Requirement:
In the data below, one line contains "Giá Bán: 00 ₫" and a later one contains "Desain Wastafel Marmer". Print both, with every line between them, exactly and alone.

====== Data to use

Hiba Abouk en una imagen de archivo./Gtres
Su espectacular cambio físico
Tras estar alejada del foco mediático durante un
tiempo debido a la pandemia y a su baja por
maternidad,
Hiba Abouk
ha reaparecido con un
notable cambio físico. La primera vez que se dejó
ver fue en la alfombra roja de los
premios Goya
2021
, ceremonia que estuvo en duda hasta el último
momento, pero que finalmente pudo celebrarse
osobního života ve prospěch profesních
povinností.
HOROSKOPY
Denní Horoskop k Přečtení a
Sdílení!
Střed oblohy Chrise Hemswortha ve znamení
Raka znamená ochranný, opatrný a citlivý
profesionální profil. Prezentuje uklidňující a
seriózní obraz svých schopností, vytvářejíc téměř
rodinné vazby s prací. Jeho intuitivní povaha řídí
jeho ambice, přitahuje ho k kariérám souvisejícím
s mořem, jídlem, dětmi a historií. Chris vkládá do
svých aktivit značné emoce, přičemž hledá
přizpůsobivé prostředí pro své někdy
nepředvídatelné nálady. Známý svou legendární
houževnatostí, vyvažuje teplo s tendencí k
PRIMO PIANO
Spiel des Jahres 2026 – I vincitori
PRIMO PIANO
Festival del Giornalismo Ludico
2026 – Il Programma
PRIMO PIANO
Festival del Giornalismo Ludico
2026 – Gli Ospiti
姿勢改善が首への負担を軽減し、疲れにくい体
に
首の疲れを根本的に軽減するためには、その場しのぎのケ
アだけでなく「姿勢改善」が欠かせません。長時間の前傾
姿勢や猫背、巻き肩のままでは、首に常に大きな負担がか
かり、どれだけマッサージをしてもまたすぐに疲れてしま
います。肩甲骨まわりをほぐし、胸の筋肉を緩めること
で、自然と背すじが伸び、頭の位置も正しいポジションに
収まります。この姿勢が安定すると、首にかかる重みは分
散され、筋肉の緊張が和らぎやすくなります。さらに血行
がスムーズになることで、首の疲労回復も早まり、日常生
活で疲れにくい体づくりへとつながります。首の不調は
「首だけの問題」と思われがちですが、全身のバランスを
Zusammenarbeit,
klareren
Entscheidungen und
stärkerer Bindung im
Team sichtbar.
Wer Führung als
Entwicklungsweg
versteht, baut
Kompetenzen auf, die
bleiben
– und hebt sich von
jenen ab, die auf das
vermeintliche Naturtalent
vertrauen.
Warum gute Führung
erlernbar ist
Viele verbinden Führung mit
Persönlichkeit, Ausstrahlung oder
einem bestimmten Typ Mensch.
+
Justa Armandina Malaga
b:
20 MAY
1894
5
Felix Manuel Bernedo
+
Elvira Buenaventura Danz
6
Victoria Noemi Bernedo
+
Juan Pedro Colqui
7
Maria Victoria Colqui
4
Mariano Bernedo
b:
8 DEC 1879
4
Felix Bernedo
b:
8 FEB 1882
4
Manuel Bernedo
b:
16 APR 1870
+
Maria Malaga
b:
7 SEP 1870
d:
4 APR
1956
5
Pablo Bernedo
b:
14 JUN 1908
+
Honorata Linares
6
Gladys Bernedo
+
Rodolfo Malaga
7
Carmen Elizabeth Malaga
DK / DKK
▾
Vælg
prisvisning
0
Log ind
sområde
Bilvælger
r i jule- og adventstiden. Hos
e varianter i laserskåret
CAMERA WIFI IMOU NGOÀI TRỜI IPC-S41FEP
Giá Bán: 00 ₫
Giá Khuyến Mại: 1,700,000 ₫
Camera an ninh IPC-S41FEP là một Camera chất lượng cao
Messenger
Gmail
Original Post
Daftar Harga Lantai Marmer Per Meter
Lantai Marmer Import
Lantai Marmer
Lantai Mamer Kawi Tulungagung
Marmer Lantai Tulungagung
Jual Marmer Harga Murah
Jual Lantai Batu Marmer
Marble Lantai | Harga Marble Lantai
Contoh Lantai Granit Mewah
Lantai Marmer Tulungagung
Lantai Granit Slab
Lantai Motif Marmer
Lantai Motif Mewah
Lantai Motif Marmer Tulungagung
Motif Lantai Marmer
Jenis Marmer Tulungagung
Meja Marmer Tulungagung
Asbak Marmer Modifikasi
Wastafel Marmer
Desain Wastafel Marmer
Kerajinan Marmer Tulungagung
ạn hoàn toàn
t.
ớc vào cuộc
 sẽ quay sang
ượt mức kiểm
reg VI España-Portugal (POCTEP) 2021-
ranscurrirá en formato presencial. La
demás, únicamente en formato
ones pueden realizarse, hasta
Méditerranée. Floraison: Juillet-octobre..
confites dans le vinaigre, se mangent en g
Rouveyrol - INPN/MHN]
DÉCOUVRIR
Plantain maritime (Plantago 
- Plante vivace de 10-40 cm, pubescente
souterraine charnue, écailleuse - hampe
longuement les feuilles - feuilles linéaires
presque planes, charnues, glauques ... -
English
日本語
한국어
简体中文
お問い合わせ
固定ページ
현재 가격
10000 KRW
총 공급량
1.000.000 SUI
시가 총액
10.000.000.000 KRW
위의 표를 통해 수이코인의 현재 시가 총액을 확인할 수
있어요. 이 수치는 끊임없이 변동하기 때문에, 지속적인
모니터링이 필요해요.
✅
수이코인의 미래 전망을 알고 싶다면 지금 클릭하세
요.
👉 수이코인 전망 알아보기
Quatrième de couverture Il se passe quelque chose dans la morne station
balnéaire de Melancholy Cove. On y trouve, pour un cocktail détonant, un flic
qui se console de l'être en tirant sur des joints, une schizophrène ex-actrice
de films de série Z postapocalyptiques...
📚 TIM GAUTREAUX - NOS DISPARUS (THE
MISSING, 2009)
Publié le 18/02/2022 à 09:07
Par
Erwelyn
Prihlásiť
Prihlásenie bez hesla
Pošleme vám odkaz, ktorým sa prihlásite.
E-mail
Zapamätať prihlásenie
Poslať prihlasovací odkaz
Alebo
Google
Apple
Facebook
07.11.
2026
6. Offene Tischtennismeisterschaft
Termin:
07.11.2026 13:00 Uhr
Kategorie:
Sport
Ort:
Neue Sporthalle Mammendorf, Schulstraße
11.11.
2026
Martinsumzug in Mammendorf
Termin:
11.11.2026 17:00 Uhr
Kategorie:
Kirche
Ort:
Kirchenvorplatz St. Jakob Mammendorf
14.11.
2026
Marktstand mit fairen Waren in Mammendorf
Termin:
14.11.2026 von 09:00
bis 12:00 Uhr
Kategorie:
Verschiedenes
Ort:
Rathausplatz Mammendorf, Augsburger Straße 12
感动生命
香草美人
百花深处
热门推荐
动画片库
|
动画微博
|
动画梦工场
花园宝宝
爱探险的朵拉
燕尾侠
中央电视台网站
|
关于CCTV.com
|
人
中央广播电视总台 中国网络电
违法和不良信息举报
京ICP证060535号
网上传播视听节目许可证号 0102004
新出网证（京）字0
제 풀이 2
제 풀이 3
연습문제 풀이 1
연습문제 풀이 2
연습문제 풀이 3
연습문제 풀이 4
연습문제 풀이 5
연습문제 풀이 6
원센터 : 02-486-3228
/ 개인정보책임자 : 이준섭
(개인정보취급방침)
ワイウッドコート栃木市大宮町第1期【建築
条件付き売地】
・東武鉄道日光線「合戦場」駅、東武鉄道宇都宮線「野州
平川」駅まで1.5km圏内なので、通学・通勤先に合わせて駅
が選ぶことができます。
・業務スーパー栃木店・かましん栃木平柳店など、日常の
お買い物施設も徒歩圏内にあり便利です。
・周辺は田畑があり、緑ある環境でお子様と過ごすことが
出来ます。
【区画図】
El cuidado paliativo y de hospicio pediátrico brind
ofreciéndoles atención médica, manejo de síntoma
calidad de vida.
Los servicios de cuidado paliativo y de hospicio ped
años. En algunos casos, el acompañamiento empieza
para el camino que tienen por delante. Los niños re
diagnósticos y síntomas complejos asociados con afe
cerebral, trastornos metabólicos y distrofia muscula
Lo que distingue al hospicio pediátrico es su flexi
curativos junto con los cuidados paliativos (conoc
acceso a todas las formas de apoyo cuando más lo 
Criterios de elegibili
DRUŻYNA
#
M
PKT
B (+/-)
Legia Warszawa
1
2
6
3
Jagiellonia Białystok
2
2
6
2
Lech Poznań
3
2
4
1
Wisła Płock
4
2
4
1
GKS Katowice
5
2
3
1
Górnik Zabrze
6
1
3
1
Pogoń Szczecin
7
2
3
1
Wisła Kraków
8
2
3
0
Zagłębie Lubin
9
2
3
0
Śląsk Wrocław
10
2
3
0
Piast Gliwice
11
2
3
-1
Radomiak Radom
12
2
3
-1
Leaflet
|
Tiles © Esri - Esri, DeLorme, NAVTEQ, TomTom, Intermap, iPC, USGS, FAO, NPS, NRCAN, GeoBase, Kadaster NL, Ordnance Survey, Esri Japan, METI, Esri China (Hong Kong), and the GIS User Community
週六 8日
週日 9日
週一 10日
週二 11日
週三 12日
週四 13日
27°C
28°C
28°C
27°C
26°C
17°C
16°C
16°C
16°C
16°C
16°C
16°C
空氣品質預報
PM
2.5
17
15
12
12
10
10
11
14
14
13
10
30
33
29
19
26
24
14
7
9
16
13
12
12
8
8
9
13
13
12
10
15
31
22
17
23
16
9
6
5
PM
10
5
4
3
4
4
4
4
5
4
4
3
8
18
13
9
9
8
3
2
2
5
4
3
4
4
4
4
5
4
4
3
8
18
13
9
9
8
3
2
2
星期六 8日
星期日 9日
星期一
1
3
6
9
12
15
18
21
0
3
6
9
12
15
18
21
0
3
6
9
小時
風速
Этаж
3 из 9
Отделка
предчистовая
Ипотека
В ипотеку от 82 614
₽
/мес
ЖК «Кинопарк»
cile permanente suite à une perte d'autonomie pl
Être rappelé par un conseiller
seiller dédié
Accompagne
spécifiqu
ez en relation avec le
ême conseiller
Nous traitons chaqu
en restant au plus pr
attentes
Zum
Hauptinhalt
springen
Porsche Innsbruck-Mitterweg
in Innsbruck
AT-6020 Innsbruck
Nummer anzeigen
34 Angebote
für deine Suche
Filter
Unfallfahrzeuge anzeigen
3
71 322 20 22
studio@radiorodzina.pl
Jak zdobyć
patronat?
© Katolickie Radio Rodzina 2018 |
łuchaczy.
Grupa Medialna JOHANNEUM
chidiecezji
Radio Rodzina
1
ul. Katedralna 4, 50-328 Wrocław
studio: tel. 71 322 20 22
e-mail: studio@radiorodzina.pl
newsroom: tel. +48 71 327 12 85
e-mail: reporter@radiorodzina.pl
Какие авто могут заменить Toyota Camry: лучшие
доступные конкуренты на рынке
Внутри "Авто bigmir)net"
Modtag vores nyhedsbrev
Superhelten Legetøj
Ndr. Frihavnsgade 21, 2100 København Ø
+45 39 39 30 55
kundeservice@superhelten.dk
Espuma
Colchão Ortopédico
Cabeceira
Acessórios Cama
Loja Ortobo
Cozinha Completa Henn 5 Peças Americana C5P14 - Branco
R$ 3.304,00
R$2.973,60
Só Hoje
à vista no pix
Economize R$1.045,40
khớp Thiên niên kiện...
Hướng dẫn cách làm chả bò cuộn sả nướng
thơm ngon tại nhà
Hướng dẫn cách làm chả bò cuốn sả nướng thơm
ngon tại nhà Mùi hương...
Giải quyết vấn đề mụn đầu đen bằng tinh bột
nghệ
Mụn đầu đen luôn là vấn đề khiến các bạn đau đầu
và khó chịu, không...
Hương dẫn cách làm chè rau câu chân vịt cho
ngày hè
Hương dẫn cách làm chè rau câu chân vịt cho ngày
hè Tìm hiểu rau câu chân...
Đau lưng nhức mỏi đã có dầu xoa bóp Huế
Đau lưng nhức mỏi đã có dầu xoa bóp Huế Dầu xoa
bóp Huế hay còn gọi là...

============

Task response:
Giá Bán: 00 ₫
Giá Khuyến Mại: 1,700,000 ₫
Camera an ninh IPC-S41FEP là một Camera chất lượng cao
Messenger
Gmail
Original Post
Daftar Harga Lantai Marmer Per Meter
Lantai Marmer Import
Lantai Marmer
Lantai Mamer Kawi Tulungagung
Marmer Lantai Tulungagung
Jual Marmer Harga Murah
Jual Lantai Batu Marmer
Marble Lantai | Harga Marble Lantai
Contoh Lantai Granit Mewah
Lantai Marmer Tulungagung
Lantai Granit Slab
Lantai Motif Marmer
Lantai Motif Mewah
Lantai Motif Marmer Tulungagung
Motif Lantai Marmer
Jenis Marmer Tulungagung
Meja Marmer Tulungagung
Asbak Marmer Modifikasi
Wastafel Marmer
Desain Wastafel Marmer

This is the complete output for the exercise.